Sino-German Cooperation
on Biodiversity, Climate and Environment
On behalf of International Climate Initiative (IKI)

Online trainings familiarize municipal-level participants with “Green Economic Recovery”, system integration of renewables, and energy master planning

The Sino-German Climate Partnership held three webinars on various topics related to a low-carbon energy transition in July 2020. The trainings were co-organized and conceptualized with the Energy Research Institute (ERI) and the Renewables Academy (RENAC). Various international and Chinese experts contributed to the webinars. The events were part of the project’s capacity-building efforts. While trainings were carried out as physical meetings for specific regions, due to COVID-19, this was not possible in 2020, and thus the webinar format was chosen.

The first webinar on “The Energy Sector and Green Recovery post-COVID-19” was held on 7 July 2020. It addressed the very timely topic of “building back better” and leveraging economic stimulus and support measures to change gears towards a more resilient and sustainable economic system. This also includes making investments in a low-carbon energy transition. The webinar paid particular attention to the role that renewable energy and other low-carbon energy technologies can play to generate growth and jobs in the local economy to make it as relevant as possible for municipal actors.

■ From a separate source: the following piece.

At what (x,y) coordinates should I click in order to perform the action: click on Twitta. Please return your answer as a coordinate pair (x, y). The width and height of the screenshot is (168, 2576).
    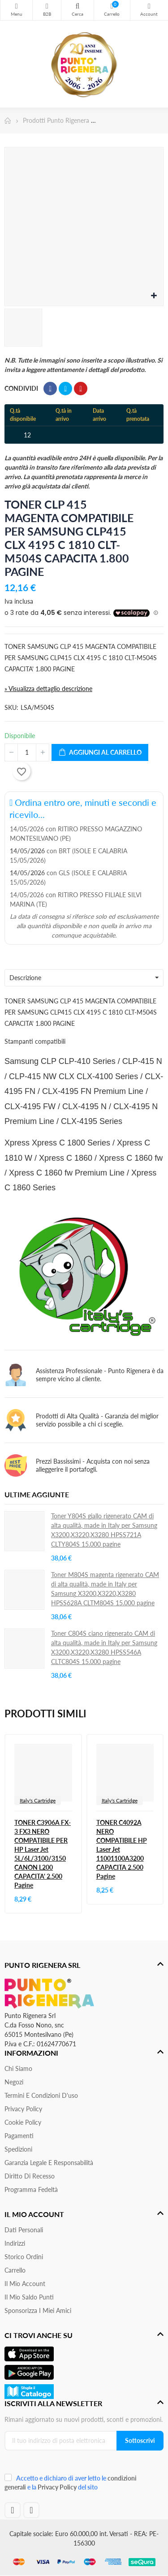     Looking at the image, I should click on (65, 388).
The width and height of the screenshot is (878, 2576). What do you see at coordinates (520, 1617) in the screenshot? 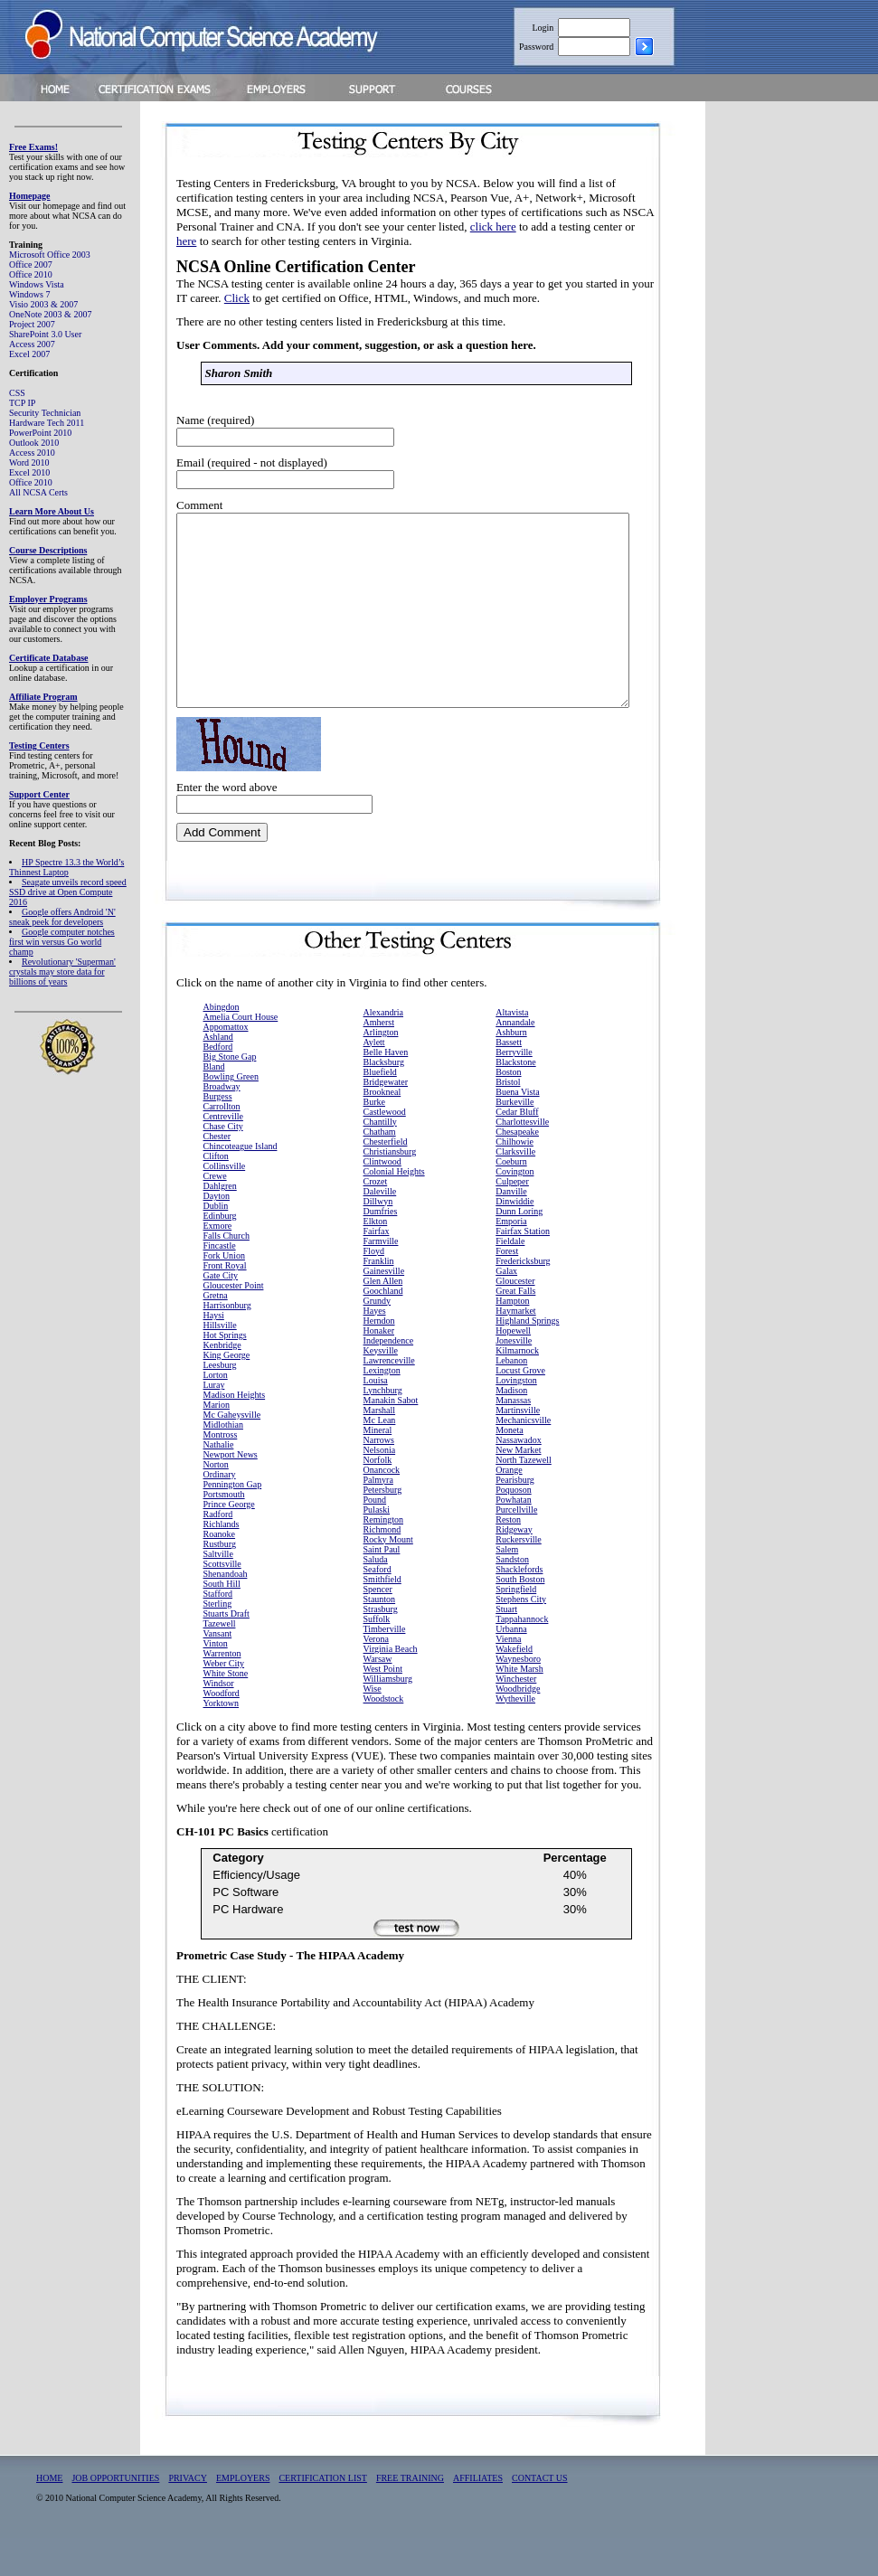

The second webinar on “System Integration of Renewable Energy Sources” took place on 20 and 21 July 2020. This webinar shared knowledge on how renewable energy can be successively integrated into the energy system towards a renewable-based system. The webinar covered the topic from four perspectives: Supply; demand; infrastructure (grid); and regulatory framework. It also included a range of best practice application case studies on how more renewables can be used in different sectors.

The third webinar on “Energy Master Planning” was held on July 27 and 28, 2020. This webinar focused on the process and methodology of urban energy planning and integrating it into other urban planning processes. It began by discussing how relevant the energy transition is for cities and vice-versa. It then followed the typical planning and implementation process: status quo assessment; target-setting; designing concepts and measures; and implementation.

All webinars focused on conveying international experience, but each contained contributions by Chinese experts who provided information on the situation and trends and contextualized the international experiences for the Chinese audience. The webinars also featured discussions between the experts where they deepened and elaborated on the contents of their talks. A total of 52 participants who attended a complete session on one topic received certificates. Participants came from local governments and research institutes that support local governments.